2017-01-01

cook more

Because it is the new year, I feel obliged to reflect on something from the previous year. Although I am choosing this particular reflection somewhat randomly, there is actually spur to choose it based on how I am feeling at this very moment: hunger. No, this is not going to be the typical declaration of resolution to exercise and lose weight (both of which I need to do more) because it is the new year. But rather, this is about the preparing of food.

When I look back at the last year (or three) I see a trend I'm not happy about as I count the number of meals that I've prepared myself at home, from base ingredients. I used to love to cook, to share my meals with people, and even took some kind of pride in making things myself. I'm sure that the things I cooked maybe didn't taste as good as it would have in a restaurant, or look as pretty as some of my friends seem to have a knack for plating, but by golly they were (almost always) edible!

If I went into my digital photos and searched the keyword "food" and pulled aside photos of all of the things that I made at home, I think I would seem a diminishing number of photos over the years of my marriage, and with a trend from somewhat complex or imaginative, to things that are more staple like pasta and pizza. Those last two are definitely the influence of my wife. Scrolling back a couple of years I find expansive palettes of color placed at my dining table. Where did this drive to create go?

I know that a lot of it was the change in my work-life balance at my last job. It was common for me to be in the office from 05:30 until 18:00 most week days, and when on-call I might be awakened every hour with alerts or a ringing phone because something wasn't working as expected. Between the long days and the wear of exertion, I came to a place where I did the least possible to prepare a meal. Kraft Mac & Cheese? Yes, please. Meals became something that if I made them myself would often be able to be cooked and cleaned in less than ten minutes: scrambled eggs and toast, cereal, boneless chicken breast with microwaved vegetables... No thought more complex than is it in my kitchen was allowed.

Things are a bit different now with my current job. While technically on-call more, the reality is that the volume of calls is minimal (like rare, even). So why have I not gotten back on the cooking bandwagon? Sadly, I think the answer here again is rooted in my wife and her preference for pizza, pasta, and some more pizza. She didn't grow up cooking, and while she'll make some tasty meals with enough prodding or begging, it isn't something she really wants to do. Couple that with the fact that when she gets hungry, she's borderline hangry immediately. This has translated to most of our meals that we do cook at home on weeknights being something super-quick and all-too-often prepared.

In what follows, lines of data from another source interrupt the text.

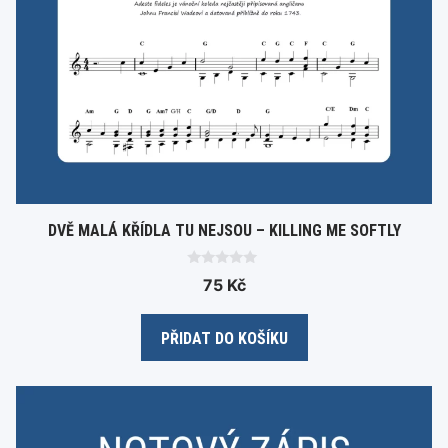
DVĚ MALÁ KŘÍDLA TU NEJSOU – KILLING ME SOFTLY
0
75
Kč
o
u
t
o
PŘIDAT DO KOŠÍKU
f
5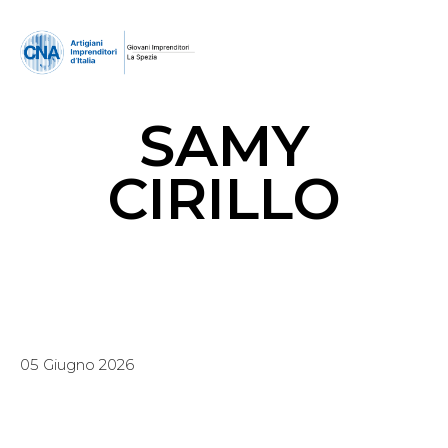
SAMY
CIRILLO
05 Giugno 2026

Looking forward, I think I can find ways around this by preparing ahead of time rather than making up a meal on the spot. There was a time when I'd get home an hour before my wife, and that gave me time to run to the store to get ingredients for dinner and have something cooking by the time she got home, but now that we're commuting together, that doesn't work as well. But I am not without options.

We have access to lots of things to help: pressure cooker, crock pot, sous vide, and vacuum sealer. With these tools at my disposal, I should be able to prepare meals ahead of time in part, if not completely. Some things will always need to be cooked when arriving home, but when I can dial up my sous vide machine from the internet and tell it to start cooking, or set a delay timer on the pressure cooker, it should be easier to have more complex meals that didn't come out of a box or bag. I may even be able to use my weekend to prepare large batches of things which could then be frozen or stored for consumption at a later date. It all sounds so easy when I say it right now.

One thing is clear right now: I need to go to the grocery store.